The Real Deal: data.gov.uk

I’m sure that you’ve noticed that my recent posts have been somewhat obsessed with publishing and using public sector information. It’s because I’ve somehow been sucked into the work going on within the UK government, with Tim Berners-Lee and Nigel Shadbolt advising, to publish its data as linked data.

My recent blog posts about publishing data using Talis have actually been a front for much more complex work that I’ve been doing with a different data set.

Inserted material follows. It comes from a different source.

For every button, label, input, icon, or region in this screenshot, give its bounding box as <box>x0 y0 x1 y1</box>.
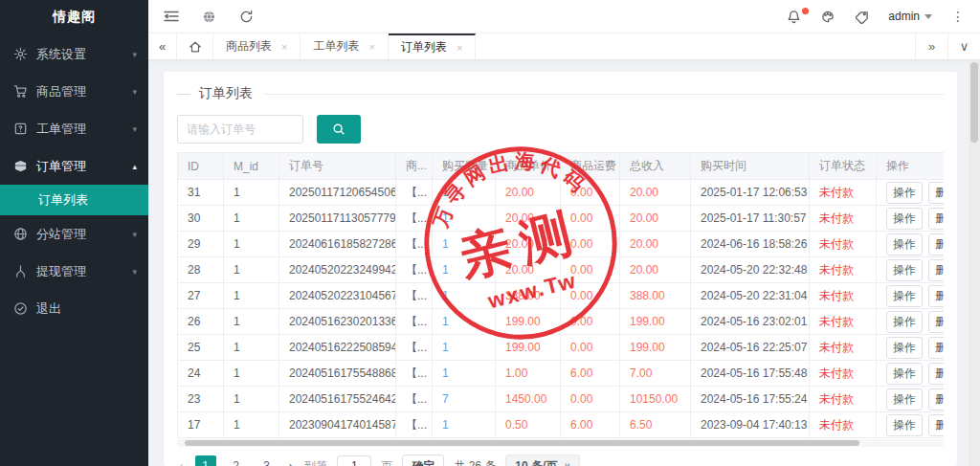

As an early demonstration of how existing government data sets might be turned into linked data, a few weeks ago I was given a CSV file containing road traffic counts; the raw data that lies behind the traffic flow information available on the Department for Transport website. The data is really interesting and ripe for visualisations and analysis. For each hour of particular days each year, at particular points on many roads within the UK, the Department for Transport measures the number of bicycles, motorbikes, cars, vans, buses and HGVs of various types that roll past in each direction. The data contains information about:

  • the count of each of the various classes of traffic that pass the point in a particular direction on a particular hour of a particular day
  • the points at which these measurements were taken
  • the roads on which the points are situated
  • the areas in which the points are situated
  • the local authority that is in charge of these areas
  • the region that the area is in
  • the country that the region is in

The challenge was to turn the 386Mb CSV file into linked data. The result is up and available for you to look at; a good starting point is http://geo.data.gov.uk/0/country. Just follow the links from there.

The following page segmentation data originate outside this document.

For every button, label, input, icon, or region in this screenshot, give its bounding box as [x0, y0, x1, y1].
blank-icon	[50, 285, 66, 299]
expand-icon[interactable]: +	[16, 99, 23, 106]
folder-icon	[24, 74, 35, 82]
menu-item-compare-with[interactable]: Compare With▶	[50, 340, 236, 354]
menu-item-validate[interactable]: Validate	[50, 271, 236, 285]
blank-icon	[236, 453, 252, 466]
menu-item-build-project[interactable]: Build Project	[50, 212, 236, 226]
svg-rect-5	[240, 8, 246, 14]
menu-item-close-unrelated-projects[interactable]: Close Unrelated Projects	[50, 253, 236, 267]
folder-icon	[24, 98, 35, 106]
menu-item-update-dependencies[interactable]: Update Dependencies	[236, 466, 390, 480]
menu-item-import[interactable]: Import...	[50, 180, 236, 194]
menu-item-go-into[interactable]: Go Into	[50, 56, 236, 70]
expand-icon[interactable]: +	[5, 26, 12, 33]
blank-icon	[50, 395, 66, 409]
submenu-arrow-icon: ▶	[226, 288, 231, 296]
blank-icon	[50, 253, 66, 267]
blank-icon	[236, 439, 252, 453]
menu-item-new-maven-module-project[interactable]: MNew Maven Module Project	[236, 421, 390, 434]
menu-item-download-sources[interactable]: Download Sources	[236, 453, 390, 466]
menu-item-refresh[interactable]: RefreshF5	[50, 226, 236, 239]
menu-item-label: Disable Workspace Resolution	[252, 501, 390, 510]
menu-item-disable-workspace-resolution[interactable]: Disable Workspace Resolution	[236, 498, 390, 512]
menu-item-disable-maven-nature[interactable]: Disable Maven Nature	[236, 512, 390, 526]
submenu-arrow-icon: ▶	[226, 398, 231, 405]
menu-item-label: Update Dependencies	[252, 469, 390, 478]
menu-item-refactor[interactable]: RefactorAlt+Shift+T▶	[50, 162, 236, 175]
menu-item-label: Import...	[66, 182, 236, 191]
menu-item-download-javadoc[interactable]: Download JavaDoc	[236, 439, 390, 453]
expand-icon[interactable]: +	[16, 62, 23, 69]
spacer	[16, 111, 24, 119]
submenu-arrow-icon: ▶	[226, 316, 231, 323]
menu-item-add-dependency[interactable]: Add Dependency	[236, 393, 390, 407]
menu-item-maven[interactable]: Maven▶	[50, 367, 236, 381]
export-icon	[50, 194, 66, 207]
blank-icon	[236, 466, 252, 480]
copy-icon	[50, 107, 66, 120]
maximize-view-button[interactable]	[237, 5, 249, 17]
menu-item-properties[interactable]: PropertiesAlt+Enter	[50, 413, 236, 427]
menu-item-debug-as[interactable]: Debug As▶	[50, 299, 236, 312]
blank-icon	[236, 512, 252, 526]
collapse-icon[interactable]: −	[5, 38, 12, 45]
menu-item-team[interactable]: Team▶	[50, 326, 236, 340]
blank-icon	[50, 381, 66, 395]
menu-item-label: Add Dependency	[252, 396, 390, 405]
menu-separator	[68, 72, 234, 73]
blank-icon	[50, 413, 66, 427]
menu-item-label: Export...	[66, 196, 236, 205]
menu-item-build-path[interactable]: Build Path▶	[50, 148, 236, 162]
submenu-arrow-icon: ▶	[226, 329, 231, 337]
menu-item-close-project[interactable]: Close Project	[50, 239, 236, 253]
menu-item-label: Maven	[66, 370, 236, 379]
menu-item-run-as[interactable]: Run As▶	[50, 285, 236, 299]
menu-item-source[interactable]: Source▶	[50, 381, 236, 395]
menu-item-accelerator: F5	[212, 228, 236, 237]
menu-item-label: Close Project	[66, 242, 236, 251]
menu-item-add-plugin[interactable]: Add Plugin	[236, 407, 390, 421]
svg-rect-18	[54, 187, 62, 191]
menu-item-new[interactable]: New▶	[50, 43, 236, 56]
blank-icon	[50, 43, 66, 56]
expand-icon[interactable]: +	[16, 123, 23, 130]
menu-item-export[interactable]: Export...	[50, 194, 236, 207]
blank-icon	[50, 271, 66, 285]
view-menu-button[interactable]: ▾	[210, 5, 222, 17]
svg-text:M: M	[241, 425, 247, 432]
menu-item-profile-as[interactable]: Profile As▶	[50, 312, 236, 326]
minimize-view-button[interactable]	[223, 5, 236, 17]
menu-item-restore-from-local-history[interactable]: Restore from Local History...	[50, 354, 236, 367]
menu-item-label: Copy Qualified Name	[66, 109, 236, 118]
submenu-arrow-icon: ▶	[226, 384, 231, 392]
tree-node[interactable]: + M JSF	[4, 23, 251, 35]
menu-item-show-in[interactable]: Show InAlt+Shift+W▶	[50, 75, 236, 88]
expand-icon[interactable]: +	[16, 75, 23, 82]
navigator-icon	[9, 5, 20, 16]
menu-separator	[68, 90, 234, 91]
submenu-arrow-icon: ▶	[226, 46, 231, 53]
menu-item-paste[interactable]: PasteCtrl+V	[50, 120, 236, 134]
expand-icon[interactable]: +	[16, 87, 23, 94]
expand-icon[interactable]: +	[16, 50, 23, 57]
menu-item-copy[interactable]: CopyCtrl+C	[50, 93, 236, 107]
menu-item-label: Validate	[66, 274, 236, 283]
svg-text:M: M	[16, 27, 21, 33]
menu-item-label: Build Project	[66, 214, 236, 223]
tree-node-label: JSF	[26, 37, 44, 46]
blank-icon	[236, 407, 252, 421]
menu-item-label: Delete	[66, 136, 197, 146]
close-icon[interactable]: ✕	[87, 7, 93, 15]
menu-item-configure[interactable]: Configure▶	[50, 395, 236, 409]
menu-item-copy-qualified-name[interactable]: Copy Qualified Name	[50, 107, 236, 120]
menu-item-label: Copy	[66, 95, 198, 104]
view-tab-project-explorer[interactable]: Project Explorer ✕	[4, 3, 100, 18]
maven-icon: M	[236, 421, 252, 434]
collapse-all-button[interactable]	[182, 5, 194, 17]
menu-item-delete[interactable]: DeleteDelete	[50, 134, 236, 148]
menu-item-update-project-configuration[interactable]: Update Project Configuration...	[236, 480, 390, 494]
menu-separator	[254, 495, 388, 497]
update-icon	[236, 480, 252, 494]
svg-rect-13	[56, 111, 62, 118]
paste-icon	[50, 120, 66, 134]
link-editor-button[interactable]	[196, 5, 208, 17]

With a few false starts and mis-steps, this is the process that I went through:

  1. Tidied the CSV file so that it could be processed using awk. That meant replacing the commas that were delimiters with |s. It also meant removing a couple of weird ^M characters that had snuck into the file.
  2. Examined the data and came up with an informal ontology and prototype URI scheme.
  3. Created a bunch of awk scripts to extract different data from the files and create RDF/XML from it.
  4. Ran the scripts to create RDF/XML.
  5. Uploaded the data into a Talis store.
  6. Created appropriate PHP for the data and put it into a proxy server.

Some of this has been covered by my recent posts, so I’m just going to talk about a few of these steps in a bit more detail.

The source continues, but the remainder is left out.